Records from a dataset:

•••••

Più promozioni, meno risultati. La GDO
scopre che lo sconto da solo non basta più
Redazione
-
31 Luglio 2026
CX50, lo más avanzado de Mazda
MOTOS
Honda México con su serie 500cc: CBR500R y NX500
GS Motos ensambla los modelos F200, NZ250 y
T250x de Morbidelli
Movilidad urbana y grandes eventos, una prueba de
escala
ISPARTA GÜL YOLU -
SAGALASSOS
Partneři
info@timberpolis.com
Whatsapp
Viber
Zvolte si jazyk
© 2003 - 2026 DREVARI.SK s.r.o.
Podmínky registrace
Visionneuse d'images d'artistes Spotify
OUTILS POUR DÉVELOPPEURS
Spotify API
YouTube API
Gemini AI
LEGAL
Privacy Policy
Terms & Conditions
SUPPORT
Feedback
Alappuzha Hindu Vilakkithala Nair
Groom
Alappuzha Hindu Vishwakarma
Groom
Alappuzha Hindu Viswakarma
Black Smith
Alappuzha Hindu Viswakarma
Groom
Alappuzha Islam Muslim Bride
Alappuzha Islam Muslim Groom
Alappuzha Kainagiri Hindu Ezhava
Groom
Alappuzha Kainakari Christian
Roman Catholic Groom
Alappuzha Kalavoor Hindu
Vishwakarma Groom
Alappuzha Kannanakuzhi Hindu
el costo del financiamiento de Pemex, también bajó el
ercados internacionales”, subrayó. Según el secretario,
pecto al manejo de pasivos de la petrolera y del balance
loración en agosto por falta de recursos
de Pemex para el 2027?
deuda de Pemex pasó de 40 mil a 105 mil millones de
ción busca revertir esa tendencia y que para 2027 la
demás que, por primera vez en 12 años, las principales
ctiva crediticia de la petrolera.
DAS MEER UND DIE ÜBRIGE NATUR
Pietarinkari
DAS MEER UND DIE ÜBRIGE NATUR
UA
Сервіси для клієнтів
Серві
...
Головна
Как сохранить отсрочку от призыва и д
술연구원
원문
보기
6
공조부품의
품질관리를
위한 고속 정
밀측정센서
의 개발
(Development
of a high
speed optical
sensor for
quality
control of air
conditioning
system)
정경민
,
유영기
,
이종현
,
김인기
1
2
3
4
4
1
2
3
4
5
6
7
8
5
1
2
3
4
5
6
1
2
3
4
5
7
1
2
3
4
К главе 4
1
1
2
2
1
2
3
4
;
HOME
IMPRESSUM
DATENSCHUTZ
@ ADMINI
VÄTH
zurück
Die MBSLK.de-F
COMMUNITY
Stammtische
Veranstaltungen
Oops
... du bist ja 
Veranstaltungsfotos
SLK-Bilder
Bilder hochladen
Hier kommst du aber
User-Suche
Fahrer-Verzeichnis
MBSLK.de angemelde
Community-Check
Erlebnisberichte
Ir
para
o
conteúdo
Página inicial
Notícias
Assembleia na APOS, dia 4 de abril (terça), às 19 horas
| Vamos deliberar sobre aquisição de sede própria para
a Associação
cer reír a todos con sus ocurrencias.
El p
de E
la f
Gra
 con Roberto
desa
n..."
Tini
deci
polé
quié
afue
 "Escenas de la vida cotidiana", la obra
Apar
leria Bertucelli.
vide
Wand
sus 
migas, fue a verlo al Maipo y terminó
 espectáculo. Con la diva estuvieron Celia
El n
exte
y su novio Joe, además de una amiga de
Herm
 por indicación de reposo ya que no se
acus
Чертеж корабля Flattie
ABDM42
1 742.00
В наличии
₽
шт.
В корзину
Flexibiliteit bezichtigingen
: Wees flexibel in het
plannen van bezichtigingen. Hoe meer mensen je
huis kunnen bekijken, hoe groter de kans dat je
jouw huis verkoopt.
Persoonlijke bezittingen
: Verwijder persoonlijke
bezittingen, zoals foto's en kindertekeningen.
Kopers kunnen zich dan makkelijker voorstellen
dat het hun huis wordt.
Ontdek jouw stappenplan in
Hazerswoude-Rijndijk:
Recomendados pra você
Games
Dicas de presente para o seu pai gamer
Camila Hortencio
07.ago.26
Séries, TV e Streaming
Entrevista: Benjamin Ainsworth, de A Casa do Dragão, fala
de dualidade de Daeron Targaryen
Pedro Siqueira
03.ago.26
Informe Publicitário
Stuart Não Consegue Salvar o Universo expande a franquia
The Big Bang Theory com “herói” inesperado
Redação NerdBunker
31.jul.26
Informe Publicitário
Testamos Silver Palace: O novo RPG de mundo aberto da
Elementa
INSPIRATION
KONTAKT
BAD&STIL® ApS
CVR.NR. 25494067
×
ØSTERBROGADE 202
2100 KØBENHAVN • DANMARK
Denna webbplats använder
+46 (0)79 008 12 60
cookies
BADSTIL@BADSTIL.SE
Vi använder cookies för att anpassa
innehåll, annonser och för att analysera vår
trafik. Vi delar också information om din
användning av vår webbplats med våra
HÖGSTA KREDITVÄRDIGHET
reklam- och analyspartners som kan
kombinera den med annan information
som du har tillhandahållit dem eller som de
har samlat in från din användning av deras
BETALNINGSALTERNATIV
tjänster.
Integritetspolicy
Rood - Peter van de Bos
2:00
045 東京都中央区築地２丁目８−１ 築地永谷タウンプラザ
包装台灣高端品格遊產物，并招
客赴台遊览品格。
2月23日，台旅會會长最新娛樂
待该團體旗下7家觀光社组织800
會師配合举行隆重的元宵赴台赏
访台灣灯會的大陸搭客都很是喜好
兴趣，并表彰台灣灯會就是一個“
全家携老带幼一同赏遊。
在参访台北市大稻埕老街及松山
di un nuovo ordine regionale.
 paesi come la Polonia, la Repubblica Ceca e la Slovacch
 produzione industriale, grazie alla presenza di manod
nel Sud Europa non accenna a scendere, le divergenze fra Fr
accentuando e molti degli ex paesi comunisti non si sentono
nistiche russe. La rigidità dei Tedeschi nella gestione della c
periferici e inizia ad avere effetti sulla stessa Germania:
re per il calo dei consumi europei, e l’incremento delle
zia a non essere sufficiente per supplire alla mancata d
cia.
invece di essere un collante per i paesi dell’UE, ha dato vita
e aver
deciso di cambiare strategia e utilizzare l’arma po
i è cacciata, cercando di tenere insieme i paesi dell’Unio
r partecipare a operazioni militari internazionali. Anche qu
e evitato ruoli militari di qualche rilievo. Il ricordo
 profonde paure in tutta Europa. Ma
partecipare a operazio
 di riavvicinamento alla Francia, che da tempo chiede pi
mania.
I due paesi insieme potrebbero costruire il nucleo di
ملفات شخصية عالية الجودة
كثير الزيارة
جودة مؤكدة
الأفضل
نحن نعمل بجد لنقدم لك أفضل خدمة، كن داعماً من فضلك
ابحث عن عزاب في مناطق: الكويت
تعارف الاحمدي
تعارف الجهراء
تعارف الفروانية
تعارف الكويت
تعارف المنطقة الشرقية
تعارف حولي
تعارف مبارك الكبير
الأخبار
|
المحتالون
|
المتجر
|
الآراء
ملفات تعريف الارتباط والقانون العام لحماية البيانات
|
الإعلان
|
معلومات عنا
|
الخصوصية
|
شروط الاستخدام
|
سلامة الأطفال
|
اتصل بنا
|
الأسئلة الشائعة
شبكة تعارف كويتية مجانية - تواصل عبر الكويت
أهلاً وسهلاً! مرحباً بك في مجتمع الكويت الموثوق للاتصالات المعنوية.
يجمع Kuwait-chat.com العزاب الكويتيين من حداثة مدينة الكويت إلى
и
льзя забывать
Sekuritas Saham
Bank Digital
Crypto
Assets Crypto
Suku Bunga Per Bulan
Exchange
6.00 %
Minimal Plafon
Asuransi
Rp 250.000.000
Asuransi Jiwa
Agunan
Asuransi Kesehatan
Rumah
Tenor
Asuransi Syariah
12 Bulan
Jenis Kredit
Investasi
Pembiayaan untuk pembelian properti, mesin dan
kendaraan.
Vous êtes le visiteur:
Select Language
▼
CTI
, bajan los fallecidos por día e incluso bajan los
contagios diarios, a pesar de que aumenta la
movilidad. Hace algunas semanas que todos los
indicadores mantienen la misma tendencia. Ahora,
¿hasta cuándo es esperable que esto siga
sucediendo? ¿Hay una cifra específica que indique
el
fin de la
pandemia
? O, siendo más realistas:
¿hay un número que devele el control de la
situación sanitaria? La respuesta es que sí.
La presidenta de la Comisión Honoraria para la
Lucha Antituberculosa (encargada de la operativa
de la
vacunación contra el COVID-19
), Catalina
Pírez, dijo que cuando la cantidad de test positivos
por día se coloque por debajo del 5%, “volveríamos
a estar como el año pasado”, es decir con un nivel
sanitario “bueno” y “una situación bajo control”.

•••••

**What the task requires**. Report every line of the data above that contains the string "insieme" by copying it in full.

**Answer to the problem**.
i è cacciata, cercando di tenere insieme i paesi dell’Unio
I due paesi insieme potrebbero costruire il nucleo di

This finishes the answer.